Outra gargalhada, boa, leve, suspirante. – Calma gente, eu não consigo escutar,
muito menos entender. Perceberam, e por eliminação, de maneira imediata, um
interlocutor, explicou a situação. – Quase ninguém tem convite, achamos que a
troca de ingressos seria ás 19 horas. Mas informaram que começou ás 18 horas e
trinta minutos depois já estavam esgotados. – Não acredito, que isso gente...
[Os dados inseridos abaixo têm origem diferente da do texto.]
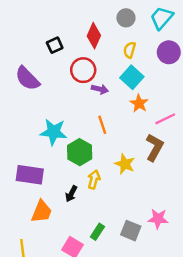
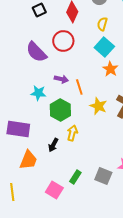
black square: (55, 45) -> (39, 10), moved
purple semicircle: (27, 78) -> (36, 52), moved
purple arrow: (100, 89) -> (61, 79), moved
cyan star: (53, 132) -> (38, 93), size x0.7
yellow star: (125, 164) -> (98, 106), moved

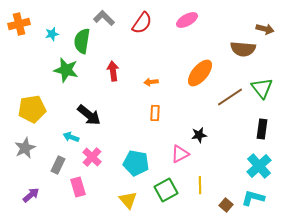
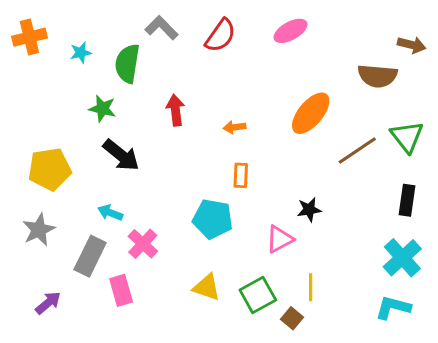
green star: (66, 70) -> (102, 109), size x0.7
black arrow: (89, 115) -> (121, 155), moved
cyan pentagon: (136, 163) -> (213, 219), moved
gray rectangle: (58, 165) -> (90, 256), size x1.4
yellow triangle: (128, 200) -> (207, 287), moved, turned -30
brown square: (226, 205) -> (292, 318), moved

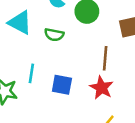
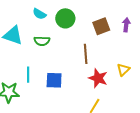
red star: (101, 88) -> (98, 78), moved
Seu jeito de ficar nervosa era tão calmo, quanto sorridente, havia até uma
gargalhada brava, quase não acreditávamos. – Vou resolver isso já, não se
preocupem. Ficaram todos esperando e as lamurias eram gerais.
Como nem só de reclamações se perfazem as
conversas, uma nova observação e um pedido, em relação ao livro de Molière. –
Será que posso dar uma olhadinha nesse clássico? E ela ainda longe: - Claro que
pode. E esticou a mão com o livro, e parecia não ter a intenção de sequer
olhar. Mas no momento em que sua mão foi ao encontro da solicitação, sentiu um
aperto no peito, quase que se estivesse sendo separada de um ente querido.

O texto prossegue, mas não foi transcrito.